My SQL Injection Question

Posted on December 14, 2022 by Michael Keane Galloway
Tags: Interviewing, Interview Questions, SQL, Security

At this point in my career, I have now spent more time interviewing job candidates than I have interviewing for jobs. With that I’ve put a lot of thought into what questions should I ask, and have thrown quite a few of them out. The following is an explanation of one of the security questions that I often ask candidates.

I usually like to ask candidates at least 1 security question. I’m typically trying to gauge that they will know the basics. They don’t need to be security experts, but I want to see that they have enough knowledge and experience around some common security problems. When given the right environment and tools, they will fall into the pit of success. I also want to see how the candidates react when thrown a curve ball. So I usually start out with a straight forward question that shows that the candidate has the required knowledge and then I attempt see how they handle something they likely don’t know.

One of the topics that I usually broach is SQL injection. Candidates almost always mention proper parameterization. They typically see it as an issue where someone has improperly concatenated strings to form a SQL command. I’ve had some candidates recommend using Stored Procedures instead of Creating SQL commands from strings. These details as part of their responses relating SQL injection all usually give me enough information that the candidate has the baseline security knowledge that we need.

After that I gather that, I follow up by flipping the script. I ask them some variation of:

Given modern architecture the attacker is unlikely to bind data they want to the view models, and have it show on the page or API output; how do attackers exfiltrate the data from a system vulnerable to a SQL injection?

I don’t care if they can answer this question. I want to see how they react, and if they’re willing to go along with the question. And frankly it’s interesting to see what people come up with in the face of this question.

I have had candidates get destructive. Missing the point that they’re supposed to get the data back out somehow. The see it from the perspective that an attacker frustrated on not being able to directly see the data would instead turn to destroying it by dropping tables and deleting records. I usually don’t like to see people go this route, but it’s pretty easy to remind them that the point of the exercise is to get the data out and not destroy it. So I usually see this as an acceptable tangent and hope that I can get the candidate back on track.

One candidate tried to figure out how to manipulate the database data to fit the API output. In terms of assessing this candidate, I thought that that was rather clever and it’s definitely in the mold of the interesting answers that I want to see from people. I appreciate the creativity, and their willingness to go along with me and discuss this.

Another candidate, who was dead set that stored procedures should be used to access the database, argued with me that if the system was using stored procedures this wouldn’t be possible. I did point out that you can write stored procedures that are vulnerable to SQL injection, which I know from the experience of accidentally making one (I’m thankful that mistake was caught before it made it to production). Usually when I see a candidate dig in like this on a particular detail during an interview it’s usually a red flag that they might not be willing to listen or are a bit inflexible.

With some back and forth discussion, I’ve had this question meander into other appropriate technical questions for the position. One candidate when prompted with a hint that timing might be important brought up async/await. That led to me taking a tangent to ask some questions about how coroutines are written in dotnet, and see what they knew about asynchronous execution.

And finally with some other hints and hinting follow up questions, I’ve used this prompt to see what candidates know about various debugger tools. After all, what sort of information can someone glean from the Chrome Dev Tools or Fiddler? I really enjoy when this comes up, because it can show me a little bit more of the creative problem solving that a candidate will bring to bare on the problems our team faces.

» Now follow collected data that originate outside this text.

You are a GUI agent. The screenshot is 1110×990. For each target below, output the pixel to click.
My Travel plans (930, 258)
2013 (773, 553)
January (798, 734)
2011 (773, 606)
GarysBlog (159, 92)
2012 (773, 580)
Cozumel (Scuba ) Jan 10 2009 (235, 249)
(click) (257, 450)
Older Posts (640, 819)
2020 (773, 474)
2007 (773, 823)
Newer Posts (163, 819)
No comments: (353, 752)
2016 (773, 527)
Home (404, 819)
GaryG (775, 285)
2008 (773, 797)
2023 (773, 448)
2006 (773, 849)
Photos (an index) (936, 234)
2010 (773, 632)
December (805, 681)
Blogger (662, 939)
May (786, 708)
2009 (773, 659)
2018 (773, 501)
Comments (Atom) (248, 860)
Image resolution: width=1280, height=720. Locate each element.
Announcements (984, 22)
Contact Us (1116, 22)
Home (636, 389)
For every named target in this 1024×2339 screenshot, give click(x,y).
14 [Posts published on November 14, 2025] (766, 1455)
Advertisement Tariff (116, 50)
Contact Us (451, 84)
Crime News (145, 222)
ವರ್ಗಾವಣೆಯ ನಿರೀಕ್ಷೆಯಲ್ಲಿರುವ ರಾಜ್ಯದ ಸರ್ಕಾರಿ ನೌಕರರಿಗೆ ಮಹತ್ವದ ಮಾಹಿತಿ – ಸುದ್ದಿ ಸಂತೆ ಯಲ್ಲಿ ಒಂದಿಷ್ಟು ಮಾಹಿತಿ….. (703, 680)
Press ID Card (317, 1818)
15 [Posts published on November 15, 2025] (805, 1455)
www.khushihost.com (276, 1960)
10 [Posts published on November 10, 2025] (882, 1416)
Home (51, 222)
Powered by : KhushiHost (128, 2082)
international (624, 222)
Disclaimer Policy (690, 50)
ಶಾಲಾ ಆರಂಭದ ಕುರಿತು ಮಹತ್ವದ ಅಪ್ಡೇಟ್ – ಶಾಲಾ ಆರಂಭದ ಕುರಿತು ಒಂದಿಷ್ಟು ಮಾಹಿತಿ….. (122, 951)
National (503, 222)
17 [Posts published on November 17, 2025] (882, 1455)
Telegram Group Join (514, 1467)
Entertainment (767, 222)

Once the conversation has ran it’s course, I usually let the candidate know the answer. Some candidates outright ask for the answer, which I usually count as a positive. Others I giver the answer in the form of one last question: what do you know of side channel attacks? This question itself was inspired by a book that I read. The Web Application Hacker’s Handbook has some interesting tutorials on the basics of SQL injections, and has a breakdown of how SQL injection can be used as a side channel attack. The quick and dirty explanation is that if the data isn’t being returned in the response directly, the timing of the HTTP response can be manipulated. This is accomplished by introducing a SQL directive that adds wait time to the execution of the SQL command. That delay can then be predicated on the presence of information within the database, so if the first character of the plain text password for the admin is 'p', then an extra 300ms will be added to the HTTP round trip time.

I want to re-iterate that I don’t expect candidates for software engineering roles at my company to know this off the cuff. We’re not hiring security experts, but I have found this to be an excellent bridge from standard baseline security questions into something that shows me more of how a candidate thinks and reacts to something hard or unknown.